Quindici – A pochi giorni dall’operazione che ha decapitato il Clan Graziano, quando i Carabinieri di Avellino avevano arrestato 23 persone, tra cui tre donne, ritenute reggenti del Clan operante nel Vallo di Lauro, un’altra vasta operazione mette in ginocchio le organizzazioni camorristiche locali. Nel prosieguo delle attività investigative i Carabinieri del Comando Provinciale di Avellino, con l’ausilio di unità cinofile ed elicotteri, hanno battuto palmo a palmo il Vallo di Lauro. I Carabinieri del Nucleo Investigativo hanno eseguito decine di perquisizioni in abitazioni del centro di Quindici ed altre in casolari di campagna, nel corso delle quali hanno rinvenuto e sequestrato numerose armi e munizioni, nonché radiotrasmittenti adatte ad ascoltare le comunicazioni delle Forze dell’Ordine. Nella legnaia di una coppia di ottantenni, incensurati ed insospettabili, sono state rinvenute, abilmente occultate ed in perfetto stato di conservazione:

un fucile mitragliatore con relativo caricatore, di produzione cinese, calibro 9×19 Auto, con matricola punzonata;
una pistola marca Browning calibro 9×21 con matricola abrasa completa di caricatore;
due caricatori per pistola vuoti, avvolti in carta stagnola;
400 cartucce di vario calibro;
due caricatori per pistola calibro 9 mm, pronti all’uso, entrambi con 14 cartucce, un porta caricatori ed una fondina.
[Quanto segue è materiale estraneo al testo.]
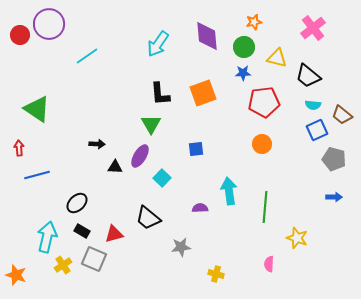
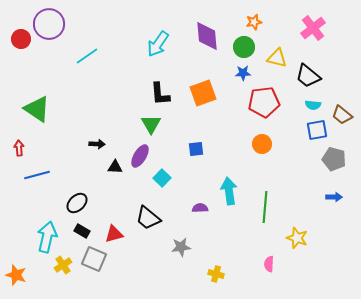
red circle at (20, 35): moved 1 px right, 4 px down
blue square at (317, 130): rotated 15 degrees clockwise
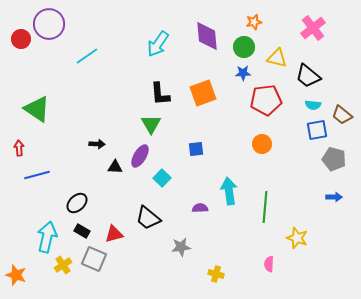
red pentagon at (264, 102): moved 2 px right, 2 px up
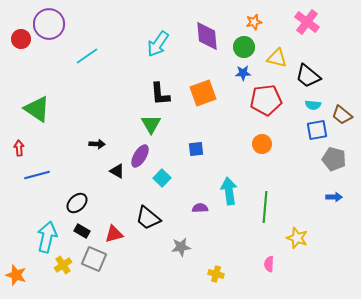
pink cross at (313, 28): moved 6 px left, 6 px up; rotated 15 degrees counterclockwise
black triangle at (115, 167): moved 2 px right, 4 px down; rotated 28 degrees clockwise
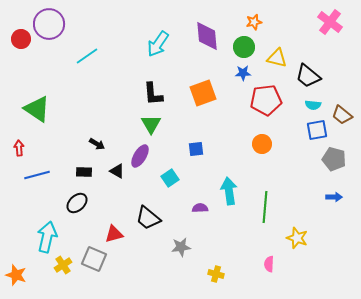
pink cross at (307, 22): moved 23 px right
black L-shape at (160, 94): moved 7 px left
black arrow at (97, 144): rotated 28 degrees clockwise
cyan square at (162, 178): moved 8 px right; rotated 12 degrees clockwise
black rectangle at (82, 231): moved 2 px right, 59 px up; rotated 28 degrees counterclockwise
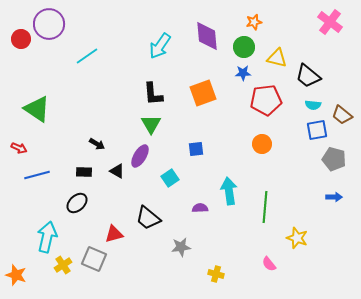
cyan arrow at (158, 44): moved 2 px right, 2 px down
red arrow at (19, 148): rotated 119 degrees clockwise
pink semicircle at (269, 264): rotated 42 degrees counterclockwise
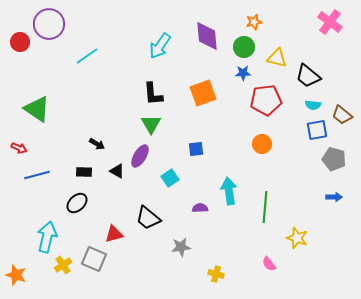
red circle at (21, 39): moved 1 px left, 3 px down
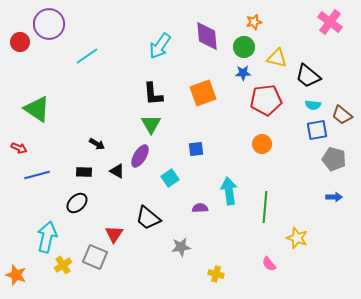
red triangle at (114, 234): rotated 42 degrees counterclockwise
gray square at (94, 259): moved 1 px right, 2 px up
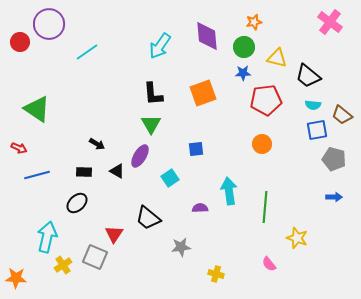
cyan line at (87, 56): moved 4 px up
orange star at (16, 275): moved 3 px down; rotated 15 degrees counterclockwise
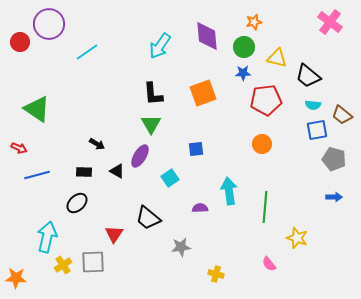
gray square at (95, 257): moved 2 px left, 5 px down; rotated 25 degrees counterclockwise
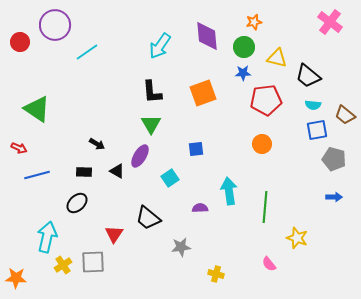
purple circle at (49, 24): moved 6 px right, 1 px down
black L-shape at (153, 94): moved 1 px left, 2 px up
brown trapezoid at (342, 115): moved 3 px right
I due ottantenni, a seguito del rinvenimento delle armi, di cui una da guerra, nella loro disponibilità, sono stati tratti in arresto e messi a disposizione dell’autorità giudiziaria competente. Nel corso delle altre perquisizioni, svolte con l’ausilio di unità cinofile anti esplosivo e con i più moderni metaldetector, sono state rinvenuti:

un fucile a pompa, calibro 12 con calciolo tagliato:
un fucile Winchester, modello 44 Magnum;
una pistola Glock, calibro 9 completa di caricatore e due cartucce calibro 9 mm;
un revolver 357 Magnum marca Zastava;
cinque radio ricetrasmittenti di varie marche, complete di batterie e caricabatterie;
500 cartucce di vario calibro.

Tutte le munizioni sequestrate erano custodite in contenitori di cellophane per garantirne la perfetta conservazione e le armi erano lubrificate ed avvolte in panni morbidi e buste di cellophane, per essere pronte all’uso. Le micidiali armi che erano a disposizione del Clan per la commissione di delitti ed altri fatti di sangue, ora saranno inviate al Ris di Roma per le comparazioni balistiche ed accertare se siano state usate nei fatti di sangue commessi da affiliati delle organizzazioni camorristiche di Quindici o del Vallo di Lauro.